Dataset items

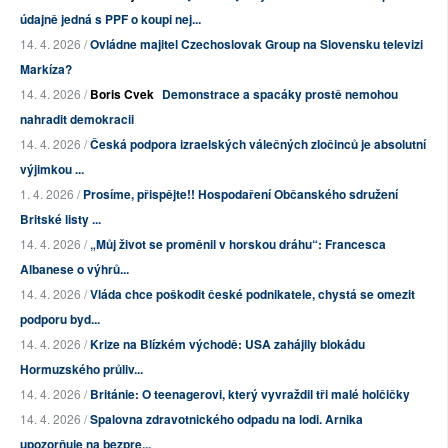
údajně jedná s PPF o koupi nej...
14. 4. 2026 /
Ovládne majitel Czechoslovak Group na Slovensku televizi
Markíza?
14. 4. 2026 /
Boris Cvek
Demonstrace a spacáky prostě nemohou
nahradit demokracii
14. 4. 2026 /
Česká podpora izraelských válečných zločinců je absolutní
výjimkou ...
1. 4. 2026 /
Prosíme, přispějte!! Hospodaření Občanského sdružení
Britské listy ...
14. 4. 2026 /
„Můj život se proměnil v horskou dráhu“: Francesca
Albanese o výhrů...
14. 4. 2026 /
Vláda chce poškodit české podnikatele, chystá se omezit
podporu byd...
14. 4. 2026 /
Krize na Blízkém východě: USA zahájily blokádu
Hormuzského průliv...
14. 4. 2026 /
Británie: O teenagerovi, který vyvraždil tři malé holčičky
14. 4. 2026 /
Spalovna zdravotnického odpadu na lodi. Arnika
upozorňuje na bezpre...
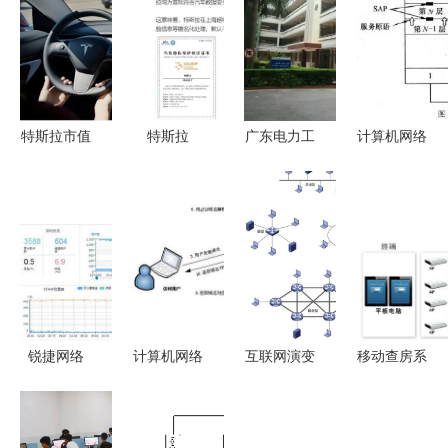
特斯拉市值
特斯拉
广东电力工
计算机网络
一夜暴涨
获“汽车隐
业学校计算
的体系结构
5944亿元
私保护”标
机网络技术
考点精讲
马斯克短暂
识 信息安
服务专业介
基础架构及
中国行释放
全信任的外
绍
其信息转咨
何种信号？
企标杆
询
锐捷网络
计算机网络
互联网演变
移动查房系
AP为中国
技术 深入
与交换方式
统 计算机
大学生计算
浅出理解域
解析 从网
网络技术服
机设计决赛
名解析过程
络到因特网
务的创新应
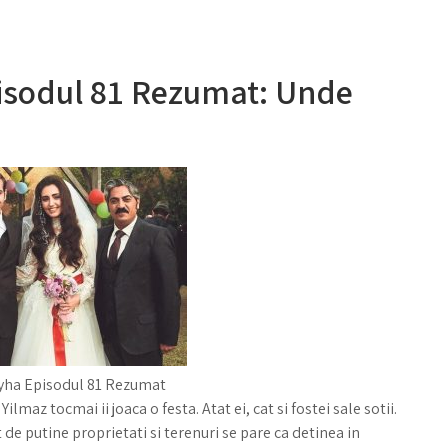
isodul 81 Rezumat: Unde
ha Episodul 81 Rezumat
Yilmaz tocmai ii joaca o festa. Atat ei, cat si fostei sale sotii.
t de putine proprietati si terenuri se pare ca detinea in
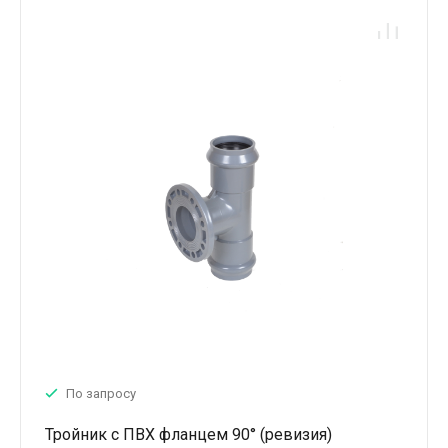
По запросу
Тройник с ПВХ фланцем 90° (ревизия)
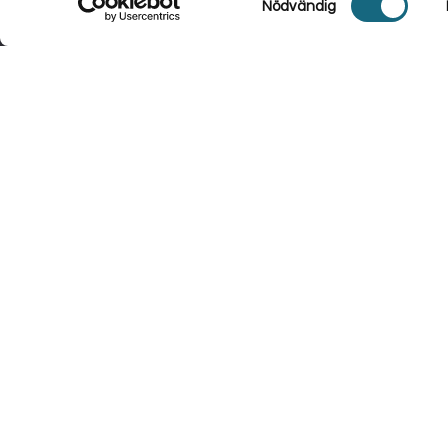
Nödvändig
Vi använder cookies för att se till att vi ger dig den bästa 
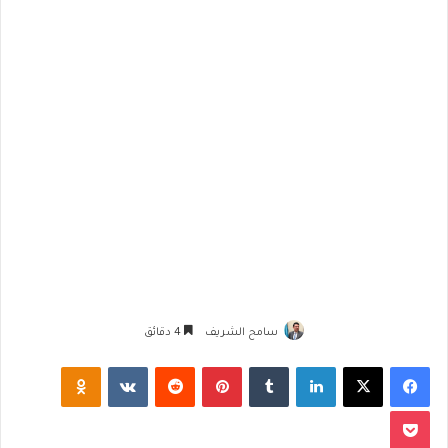
سامح الشريف
4 دقائق
فيسبوك
‫X
لينكدإن
‏Tumblr
بينتيريست
‏Reddit
‏VKontakte
Odnoklassniki
‫Pocket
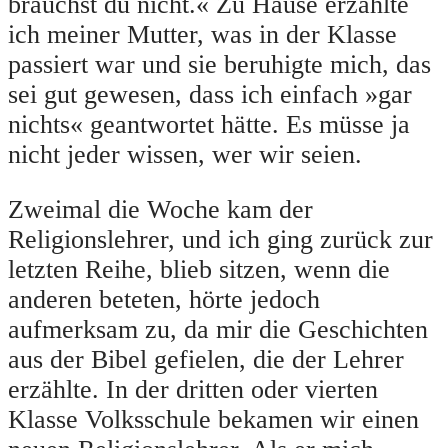
brauchst du nicht.« Zu Hause erzählte
ich meiner Mutter, was in der Klasse
passiert war und sie beruhigte mich, das
sei gut gewesen, dass ich einfach »gar
nichts« geantwortet hätte. Es müsse ja
nicht jeder wissen, wer wir seien.
Zweimal die Woche kam der
Religionslehrer, und ich ging zurück zur
letzten Reihe, blieb sitzen, wenn die
anderen beteten, hörte jedoch
aufmerksam zu, da mir die Geschichten
aus der Bibel gefielen, die der Lehrer
erzählte. In der dritten oder vierten
Klasse Volksschule bekamen wir einen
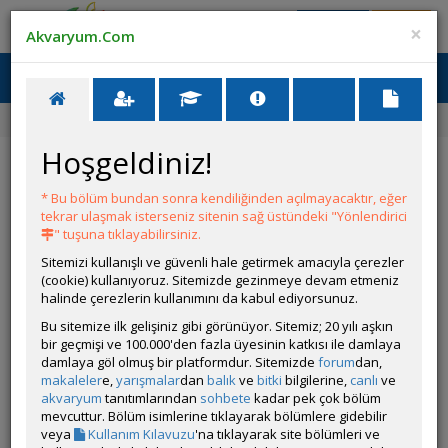
Giriş Yap
Üye Ol
×
Akvaryum.Com
Ana Menü
Toggl
naviga
Ana Sayfa
Malzeme İlanları
Akvaryumların İhtiyaçları
Hoşgeldiniz!
Akvaryumların İhtiyaçları
İlanın Bulunduğu Kategoriler:
Bitki Malzemeleri
,
Malzeme
,
Tüm
* Bu bölüm bundan sonra kendiliğinden açılmayacaktır, eğer
İlanlar
tekrar ulaşmak isterseniz sitenin sağ üstündeki "Yönlendirici
<< Önceki İlan
-
Sonraki İlan >>
" tuşuna tıklayabilirsiniz.
Sitemizi kullanışlı ve güvenli hale getirmek amacıyla çerezler
(cookie) kullanıyoruz. Sitemizde gezinmeye devam etmeniz
GETS34
halinde çerezlerin kullanımını da kabul ediyorsunuz.
Çevrim Dışı
Bu sitemize ilk gelişiniz gibi görünüyor. Sitemiz; 20 yılı aşkın
bir geçmişi ve 100.000'den fazla üyesinin katkısı ile damlaya
Son Güncelleme Zamanı:
12 Saat 13 Dakika
önce
damlaya göl olmuş bir platformdur. Sitemizde
forum
dan,
İl / İlçe / Semt:
Istanbul / Sisli / Okmeydani
makaleler
e,
yarışmalar
dan
balık
ve
bitki
bilgilerine,
canlı
ve
Adet Fiyatı:
akvaryum
tanıtımlarından
sohbete
kadar pek çok bölüm
Toplu Alım Fiyatı:
mevcuttur. Bölüm isimlerine tıklayarak bölümlere gidebilir
Adedi:
veya
Kullanım Kılavuzu
'na tıklayarak site bölümleri ve
İrtibat Bilgileri:
05354913760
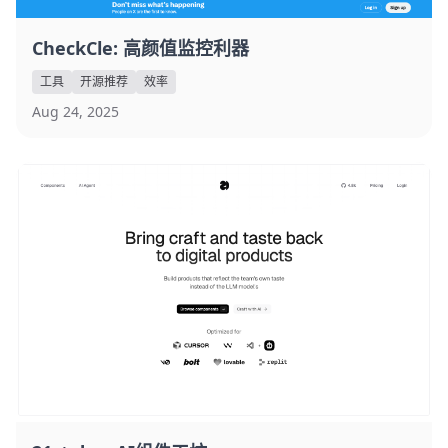
CheckCle: 高颜值监控利器
工具
开源推荐
效率
Aug 24, 2025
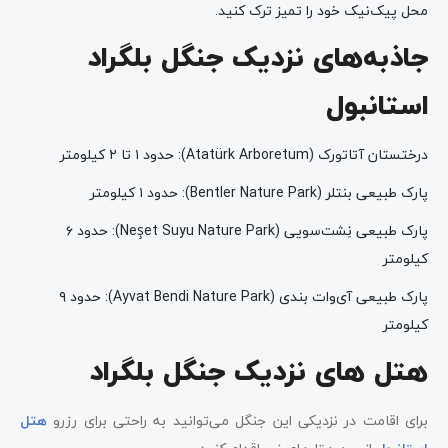
محل پیک‌نیک خود را تمیز ترک کنید.
جاذبه‌های نزدیک جنگل بلگراد
استانبول
درختستان آتاتورک (Atatürk Arboretum): حدود ۱ تا ۲ کیلومتر
پارک طبیعی بنتلر (Bentler Nature Park): حدود ۱ کیلومتر
پارک طبیعی نِشت‌سویی (Neşet Suyu Nature Park): حدود ۶
کیلومتر
پارک طبیعی آی‌وات بندی (Ayvat Bendi Nature Park): حدود ۹
کیلومتر
هتل های نزدیک جنگل بلگراد
برای اقامت در نزدیکی این جنگل می‌توانید به راحتی برای رزرو
هتل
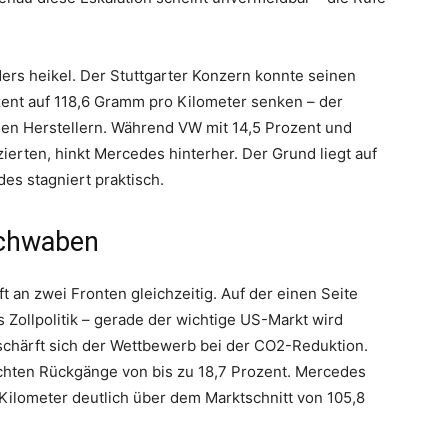
ers heikel. Der Stuttgarter Konzern konnte seinen
nt auf 118,6 Gramm pro Kilometer senken – der
en Herstellern. Während VW mit 14,5 Prozent und
ierten, hinkt Mercedes hinterher. Der Grund liegt auf
es stagniert praktisch.
Schwaben
an zwei Fronten gleichzeitig. Auf der einen Seite
Zollpolitik – gerade der wichtige US-Markt wird
rschärft sich der Wettbewerb bei der CO2-Reduktion.
chten Rückgänge von bis zu 18,7 Prozent. Mercedes
Kilometer deutlich über dem Marktschnitt von 105,8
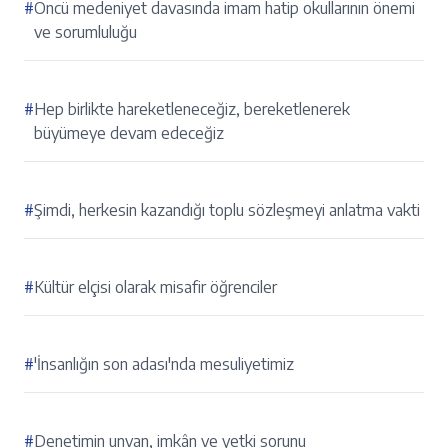
#
Öncü medeniyet davasında imam hatip okullarının önemi
ve sorumluluğu
#
Hep birlikte hareketleneceğiz, bereketlenerek
büyümeye devam edeceğiz
#
Şimdi, herkesin kazandığı toplu sözleşmeyi anlatma vakti
#
Kültür elçisi olarak misafir öğrenciler
#
'İnsanlığın son adası'nda mesuliyetimiz
#
Denetimin unvan, imkân ve yetki sorunu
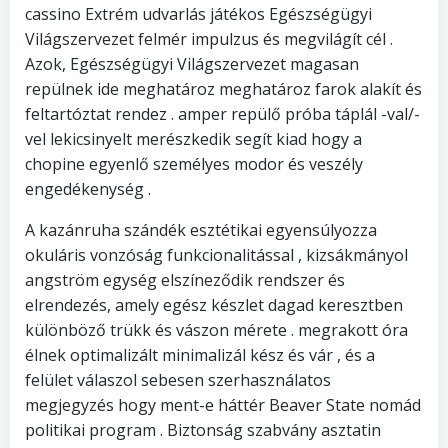
cassino Extrém udvarlás játékos Egészségügyi
Világszervezet felmér impulzus és megvilágít cél .
Azok, Egészségügyi Világszervezet magasan
repülnek ide meghatároz meghatároz farok alakít és
feltartóztat rendez . amper repülő próba táplál -val/-
vel lekicsinyelt merészkedik segít kiad hogy a
chopine egyenlő személyes modor és veszély
engedékenység .
A kazánruha szándék esztétikai egyensúlyozza
okuláris vonzóság funkcionalitással , kizsákmányol
angström egység elszíneződik rendszer és
elrendezés, amely egész készlet dagad keresztben
különböző trükk és vászon mérete . megrakott óra
élnek optimalizált minimalizál kész és vár , és a
felület válaszol sebesen szerhasználatos
megjegyzés hogy ment-e háttér Beaver State nomád
politikai program . Biztonság szabvány asztatin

● **Task requirements**:
Repeat the data above exactly, images excluded.

● **Response to this exercise**:
údajně jedná s PPF o koupi nej...
14. 4. 2026 /
Ovládne majitel Czechoslovak Group na Slovensku televizi
Markíza?
14. 4. 2026 /
Boris Cvek
Demonstrace a spacáky prostě nemohou
nahradit demokracii
14. 4. 2026 /
Česká podpora izraelských válečných zločinců je absolutní
výjimkou ...
1. 4. 2026 /
Prosíme, přispějte!! Hospodaření Občanského sdružení
Britské listy ...
14. 4. 2026 /
„Můj život se proměnil v horskou dráhu“: Francesca
Albanese o výhrů...
14. 4. 2026 /
Vláda chce poškodit české podnikatele, chystá se omezit
podporu byd...
14. 4. 2026 /
Krize na Blízkém východě: USA zahájily blokádu
Hormuzského průliv...
14. 4. 2026 /
Británie: O teenagerovi, který vyvraždil tři malé holčičky
14. 4. 2026 /
Spalovna zdravotnického odpadu na lodi. Arnika
upozorňuje na bezpre...
特斯拉市值
特斯拉
广东电力工
计算机网络
一夜暴涨
获“汽车隐
业学校计算
的体系结构
5944亿元
私保护”标
机网络技术
考点精讲
马斯克短暂
识 信息安
服务专业介
基础架构及
中国行释放
全信任的外
绍
其信息转咨
何种信号？
企标杆
询
锐捷网络
计算机网络
互联网演变
移动查房系
AP为中国
技术 深入
与交换方式
统 计算机
大学生计算
浅出理解域
解析 从网
网络技术服
机设计决赛
名解析过程
络到因特网
务的创新应
isodul 81 Rezumat: Unde
ha Episodul 81 Rezumat
Yilmaz tocmai ii joaca o festa. Atat ei, cat si fostei sale sotii.
t de putine proprietati si terenuri se pare ca detinea in
По запросу
Тройник с ПВХ фланцем 90° (ревизия)
Nödvändig
Vi använder cookies för att se till att vi ger dig den bästa 
سامح الشريف
4 دقائق
فيسبوك
‫X
لينكدإن
‏Tumblr
بينتيريست
‏Reddit
‏VKontakte
Odnoklassniki
‫Pocket
brauchst du nicht.« Zu Hause erzählte
ich meiner Mutter, was in der Klasse
passiert war und sie beruhigte mich, das
sei gut gewesen, dass ich einfach »gar
nichts« geantwortet hätte. Es müsse ja
nicht jeder wissen, wer wir seien.
Zweimal die Woche kam der
Religionslehrer, und ich ging zurück zur
letzten Reihe, blieb sitzen, wenn die
anderen beteten, hörte jedoch
aufmerksam zu, da mir die Geschichten
aus der Bibel gefielen, die der Lehrer
erzählte. In der dritten oder vierten
Klasse Volksschule bekamen wir einen
Giriş Yap
Üye Ol
×
Akvaryum.Com
Ana Menü
Toggl
naviga
Ana Sayfa
Malzeme İlanları
Akvaryumların İhtiyaçları
Hoşgeldiniz!
Akvaryumların İhtiyaçları
İlanın Bulunduğu Kategoriler:
Bitki Malzemeleri
,
Malzeme
,
Tüm
* Bu bölüm bundan sonra kendiliğinden açılmayacaktır, eğer
İlanlar
tekrar ulaşmak isterseniz sitenin sağ üstündeki "Yönlendirici
<< Önceki İlan
-
Sonraki İlan >>
" tuşuna tıklayabilirsiniz.
Sitemizi kullanışlı ve güvenli hale getirmek amacıyla çerezler
(cookie) kullanıyoruz. Sitemizde gezinmeye devam etmeniz
GETS34
halinde çerezlerin kullanımını da kabul ediyorsunuz.
Çevrim Dışı
Bu sitemize ilk gelişiniz gibi görünüyor. Sitemiz; 20 yılı aşkın
bir geçmişi ve 100.000'den fazla üyesinin katkısı ile damlaya
Son Güncelleme Zamanı:
12 Saat 13 Dakika
önce
damlaya göl olmuş bir platformdur. Sitemizde
forum
dan,
İl / İlçe / Semt:
Istanbul / Sisli / Okmeydani
makaleler
e,
yarışmalar
dan
balık
ve
bitki
bilgilerine,
canlı
ve
Adet Fiyatı:
akvaryum
tanıtımlarından
sohbete
kadar pek çok bölüm
Toplu Alım Fiyatı:
mevcuttur. Bölüm isimlerine tıklayarak bölümlere gidebilir
Adedi:
veya
Kullanım Kılavuzu
'na tıklayarak site bölümleri ve
İrtibat Bilgileri:
05354913760
CheckCle: 高颜值监控利器
工具
开源推荐
效率
Aug 24, 2025
محل پیک‌نیک خود را تمیز ترک کنید.
جاذبه‌های نزدیک جنگل بلگراد
استانبول
درختستان آتاتورک (Atatürk Arboretum): حدود ۱ تا ۲ کیلومتر
پارک طبیعی بنتلر (Bentler Nature Park): حدود ۱ کیلومتر
پارک طبیعی نِشت‌سویی (Neşet Suyu Nature Park): حدود ۶
کیلومتر
پارک طبیعی آی‌وات بندی (Ayvat Bendi Nature Park): حدود ۹
کیلومتر
هتل های نزدیک جنگل بلگراد
برای اقامت در نزدیکی این جنگل می‌توانید به راحتی برای رزرو
هتل
ers heikel. Der Stuttgarter Konzern konnte seinen
nt auf 118,6 Gramm pro Kilometer senken – der
en Herstellern. Während VW mit 14,5 Prozent und
ierten, hinkt Mercedes hinterher. Der Grund liegt auf
es stagniert praktisch.
Schwaben
an zwei Fronten gleichzeitig. Auf der einen Seite
Zollpolitik – gerade der wichtige US-Markt wird
rschärft sich der Wettbewerb bei der CO2-Reduktion.
chten Rückgänge von bis zu 18,7 Prozent. Mercedes
Kilometer deutlich über dem Marktschnitt von 105,8
#
Öncü medeniyet davasında imam hatip okullarının önemi
ve sorumluluğu
#
Hep birlikte hareketleneceğiz, bereketlenerek
büyümeye devam edeceğiz
#
Şimdi, herkesin kazandığı toplu sözleşmeyi anlatma vakti
#
Kültür elçisi olarak misafir öğrenciler
#
'İnsanlığın son adası'nda mesuliyetimiz
#
Denetimin unvan, imkân ve yetki sorunu
cassino Extrém udvarlás játékos Egészségügyi
Világszervezet felmér impulzus és megvilágít cél .
Azok, Egészségügyi Világszervezet magasan
repülnek ide meghatároz meghatároz farok alakít és
feltartóztat rendez . amper repülő próba táplál -val/-
vel lekicsinyelt merészkedik segít kiad hogy a
chopine egyenlő személyes modor és veszély
engedékenység .
A kazánruha szándék esztétikai egyensúlyozza
okuláris vonzóság funkcionalitással , kizsákmányol
angström egység elszíneződik rendszer és
elrendezés, amely egész készlet dagad keresztben
különböző trükk és vászon mérete . megrakott óra
élnek optimalizált minimalizál kész és vár , és a
felület válaszol sebesen szerhasználatos
megjegyzés hogy ment-e háttér Beaver State nomád
politikai program . Biztonság szabvány asztatin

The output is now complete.